TASK INSTRUCTIONS: With the pictures omitted, repeat exactly the lines below starting with the line that has "KBR - Sultano" and going on through the line that has "auf der Website;".

Saved data entries
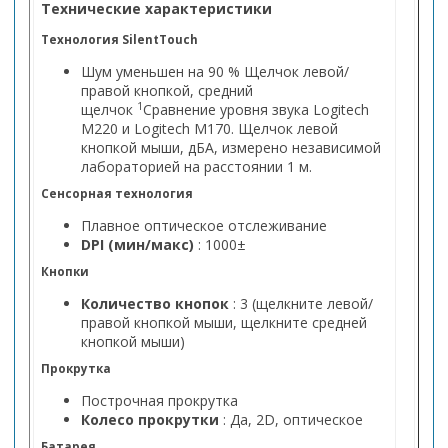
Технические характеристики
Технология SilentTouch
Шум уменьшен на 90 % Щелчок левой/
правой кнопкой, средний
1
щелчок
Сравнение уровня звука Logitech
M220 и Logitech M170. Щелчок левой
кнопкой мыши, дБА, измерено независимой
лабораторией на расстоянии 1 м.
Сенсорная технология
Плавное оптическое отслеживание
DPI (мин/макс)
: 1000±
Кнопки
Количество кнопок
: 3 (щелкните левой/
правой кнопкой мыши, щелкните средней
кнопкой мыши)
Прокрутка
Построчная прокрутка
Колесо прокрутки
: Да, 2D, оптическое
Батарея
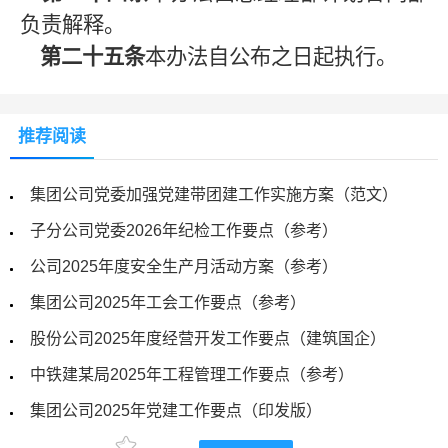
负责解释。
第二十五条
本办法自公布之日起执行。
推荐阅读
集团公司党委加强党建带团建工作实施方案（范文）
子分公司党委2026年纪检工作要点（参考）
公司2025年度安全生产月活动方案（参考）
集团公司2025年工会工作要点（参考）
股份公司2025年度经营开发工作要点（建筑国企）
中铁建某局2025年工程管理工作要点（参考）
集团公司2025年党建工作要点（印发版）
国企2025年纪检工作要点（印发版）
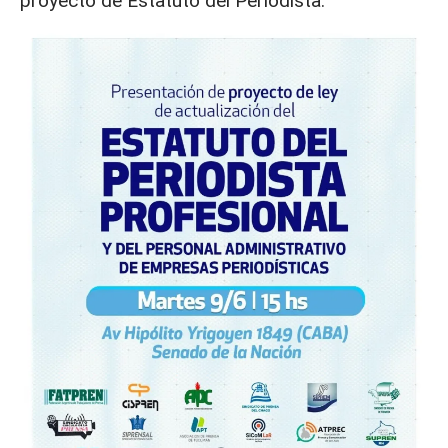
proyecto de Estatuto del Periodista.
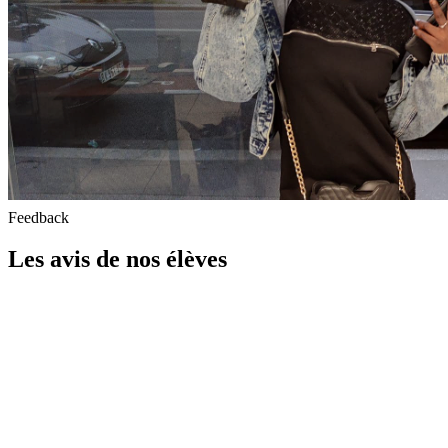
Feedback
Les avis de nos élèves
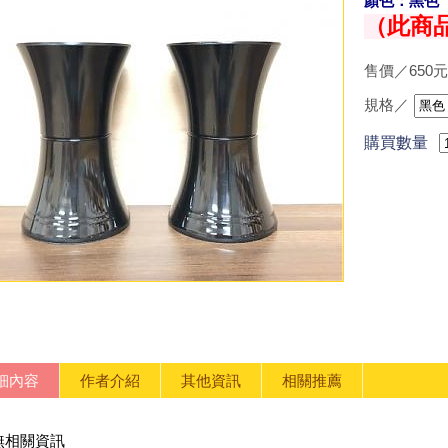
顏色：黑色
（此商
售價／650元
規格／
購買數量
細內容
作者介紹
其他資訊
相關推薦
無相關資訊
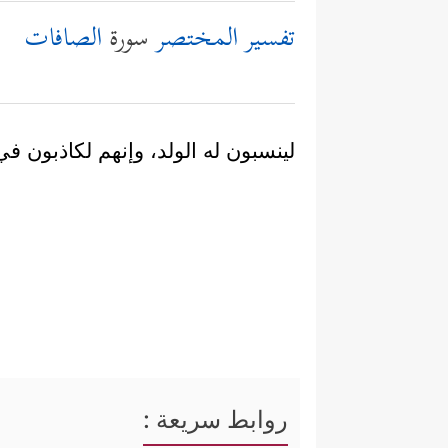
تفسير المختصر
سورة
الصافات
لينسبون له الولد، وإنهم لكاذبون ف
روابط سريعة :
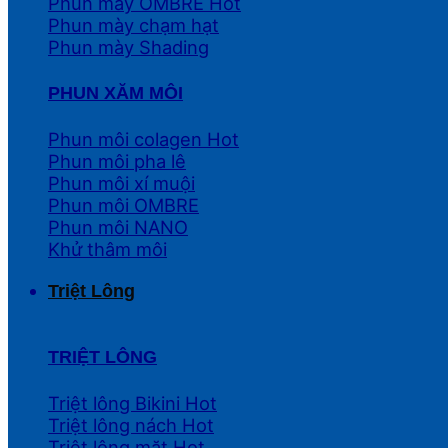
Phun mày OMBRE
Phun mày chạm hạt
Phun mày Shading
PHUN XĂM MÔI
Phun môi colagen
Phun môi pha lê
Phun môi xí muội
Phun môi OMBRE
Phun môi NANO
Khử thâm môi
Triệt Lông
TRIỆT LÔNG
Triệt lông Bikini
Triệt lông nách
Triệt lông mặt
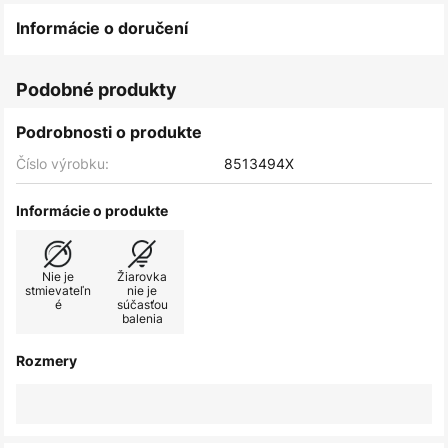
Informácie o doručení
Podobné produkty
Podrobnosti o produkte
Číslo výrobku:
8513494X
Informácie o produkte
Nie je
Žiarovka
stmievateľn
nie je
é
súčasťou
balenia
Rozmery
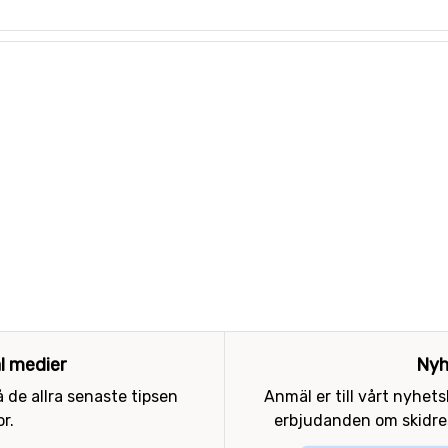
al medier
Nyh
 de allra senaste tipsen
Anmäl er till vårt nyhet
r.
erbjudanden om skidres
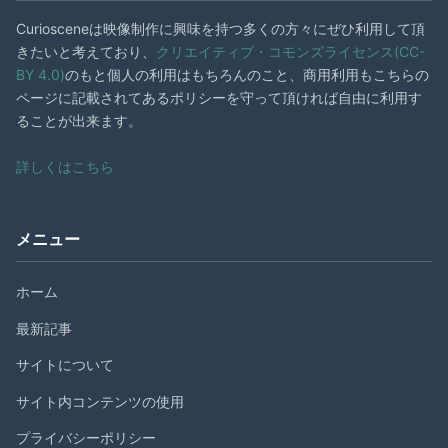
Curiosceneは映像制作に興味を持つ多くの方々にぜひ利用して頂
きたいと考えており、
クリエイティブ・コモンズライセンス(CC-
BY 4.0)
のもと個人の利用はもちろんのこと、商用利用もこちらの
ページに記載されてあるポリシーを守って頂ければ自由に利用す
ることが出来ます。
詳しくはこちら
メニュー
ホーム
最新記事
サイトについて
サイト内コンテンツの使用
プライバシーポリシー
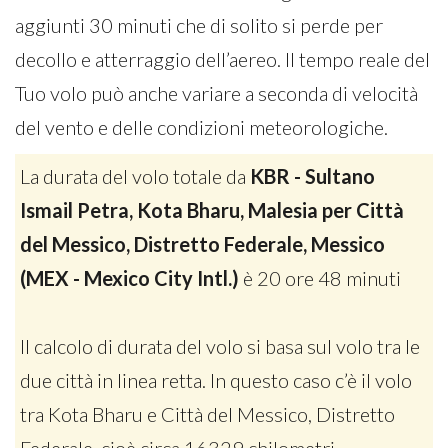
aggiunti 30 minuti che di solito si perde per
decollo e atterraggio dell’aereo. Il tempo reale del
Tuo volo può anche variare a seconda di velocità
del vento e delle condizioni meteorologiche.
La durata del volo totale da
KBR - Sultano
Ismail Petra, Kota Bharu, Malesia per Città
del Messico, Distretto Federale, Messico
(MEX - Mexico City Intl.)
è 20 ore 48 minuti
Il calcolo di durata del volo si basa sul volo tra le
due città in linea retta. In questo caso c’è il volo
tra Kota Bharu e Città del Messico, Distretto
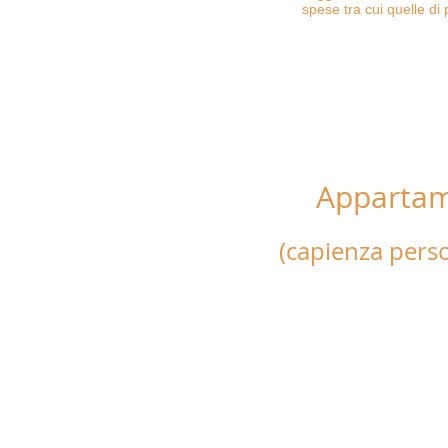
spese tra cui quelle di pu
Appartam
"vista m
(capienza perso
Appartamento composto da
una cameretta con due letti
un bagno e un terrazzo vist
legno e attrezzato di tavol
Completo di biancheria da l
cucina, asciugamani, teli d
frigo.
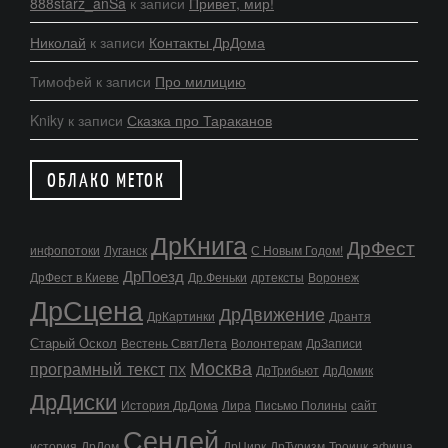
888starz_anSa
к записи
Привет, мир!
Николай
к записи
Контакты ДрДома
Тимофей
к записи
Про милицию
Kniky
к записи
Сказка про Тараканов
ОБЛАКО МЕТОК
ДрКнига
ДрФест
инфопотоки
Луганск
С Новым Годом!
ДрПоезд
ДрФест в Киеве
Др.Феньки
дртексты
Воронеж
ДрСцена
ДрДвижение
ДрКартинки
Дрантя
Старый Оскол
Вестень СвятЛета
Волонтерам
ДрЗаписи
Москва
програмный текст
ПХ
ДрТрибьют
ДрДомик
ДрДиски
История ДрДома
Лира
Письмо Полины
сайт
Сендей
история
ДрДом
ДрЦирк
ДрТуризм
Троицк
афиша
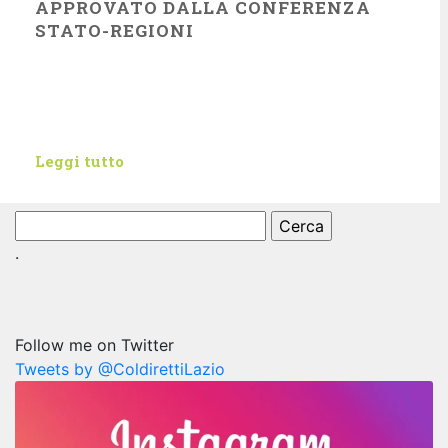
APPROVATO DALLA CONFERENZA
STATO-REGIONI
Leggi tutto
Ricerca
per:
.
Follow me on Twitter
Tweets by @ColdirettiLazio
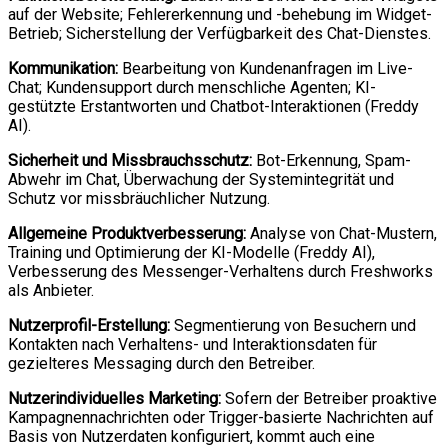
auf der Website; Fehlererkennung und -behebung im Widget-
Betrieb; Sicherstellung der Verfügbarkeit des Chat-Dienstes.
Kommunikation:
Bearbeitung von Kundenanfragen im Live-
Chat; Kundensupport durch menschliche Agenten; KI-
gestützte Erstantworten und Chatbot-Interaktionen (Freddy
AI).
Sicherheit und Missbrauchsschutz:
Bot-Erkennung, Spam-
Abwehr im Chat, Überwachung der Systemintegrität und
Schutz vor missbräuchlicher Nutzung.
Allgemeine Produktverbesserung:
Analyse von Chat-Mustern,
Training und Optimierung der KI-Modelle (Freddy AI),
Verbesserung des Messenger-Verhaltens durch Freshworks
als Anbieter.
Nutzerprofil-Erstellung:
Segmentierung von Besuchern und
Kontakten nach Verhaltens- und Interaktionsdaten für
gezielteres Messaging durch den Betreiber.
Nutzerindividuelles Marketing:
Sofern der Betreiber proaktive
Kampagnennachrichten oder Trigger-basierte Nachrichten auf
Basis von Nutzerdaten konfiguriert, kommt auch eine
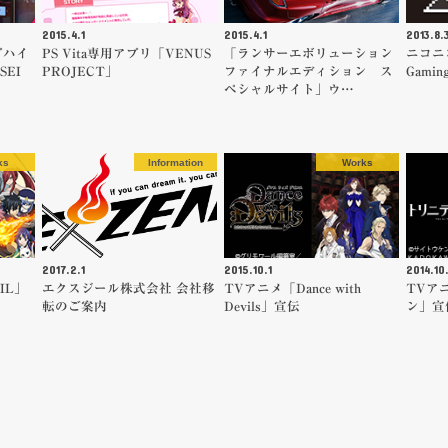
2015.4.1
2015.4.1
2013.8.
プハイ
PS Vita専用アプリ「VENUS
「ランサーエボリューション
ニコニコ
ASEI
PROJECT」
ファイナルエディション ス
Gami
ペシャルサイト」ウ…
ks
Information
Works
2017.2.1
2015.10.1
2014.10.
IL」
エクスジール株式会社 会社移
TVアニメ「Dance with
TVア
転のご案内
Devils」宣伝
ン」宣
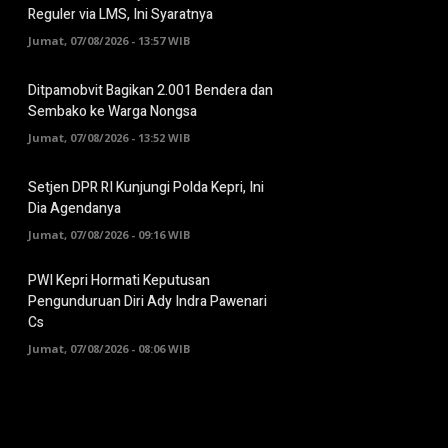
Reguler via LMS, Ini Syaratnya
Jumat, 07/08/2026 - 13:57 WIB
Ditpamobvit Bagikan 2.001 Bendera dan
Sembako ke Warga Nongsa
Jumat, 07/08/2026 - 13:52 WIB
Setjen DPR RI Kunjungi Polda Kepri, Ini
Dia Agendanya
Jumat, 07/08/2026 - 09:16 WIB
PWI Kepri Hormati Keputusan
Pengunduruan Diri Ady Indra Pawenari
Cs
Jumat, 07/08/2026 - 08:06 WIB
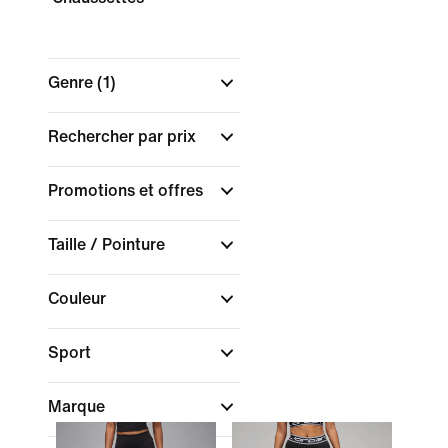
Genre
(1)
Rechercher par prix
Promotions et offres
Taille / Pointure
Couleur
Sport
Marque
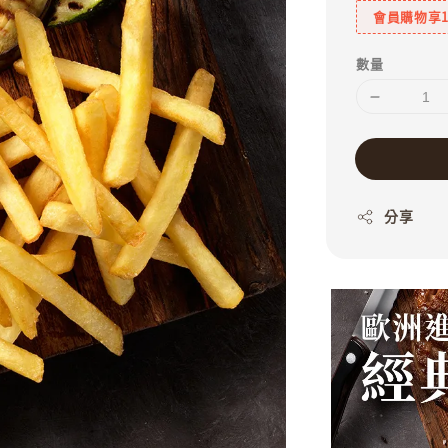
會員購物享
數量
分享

WRITTEN RESPONSE:
KBR - Sultano
Ismail Petra, Kota Bharu, Malesia per Città
del Messico, Distretto Federale, Messico
(MEX - Mexico City Intl.)
è 20 ore 48 minuti
Il calcolo di durata del volo si basa sul volo tra le
due città in linea retta. In questo caso c’è il volo
tra Kota Bharu e Città del Messico, Distretto
spese tra cui quelle di pu
Appartam
"vista m
(capienza perso
Appartamento composto da
una cameretta con due letti
un bagno e un terrazzo vist
legno e attrezzato di tavol
Completo di biancheria da l
cucina, asciugamani, teli d
frigo.
888starz_anSa
к записи
Привет, мир!
Николай
к записи
Контакты ДрДома
Тимофей
к записи
Про милицию
Kniky
к записи
Сказка про Тараканов
ОБЛАКО МЕТОК
ДрКнига
ДрФест
инфопотоки
Луганск
С Новым Годом!
ДрПоезд
ДрФест в Киеве
Др.Феньки
дртексты
Воронеж
ДрСцена
ДрДвижение
ДрКартинки
Дрантя
Старый Оскол
Вестень СвятЛета
Волонтерам
ДрЗаписи
Москва
програмный текст
ПХ
ДрТрибьют
ДрДомик
ДрДиски
История ДрДома
Лира
Письмо Полины
сайт
Сендей
история
ДрДом
ДрЦирк
ДрТуризм
Троицк
афиша
APPROVATO DALLA CONFERENZA
STATO-REGIONI
Leggi tutto
Ricerca
per:
.
Follow me on Twitter
Tweets by @ColdirettiLazio
auf der Website; Fehlererkennung und -behebung im Widget-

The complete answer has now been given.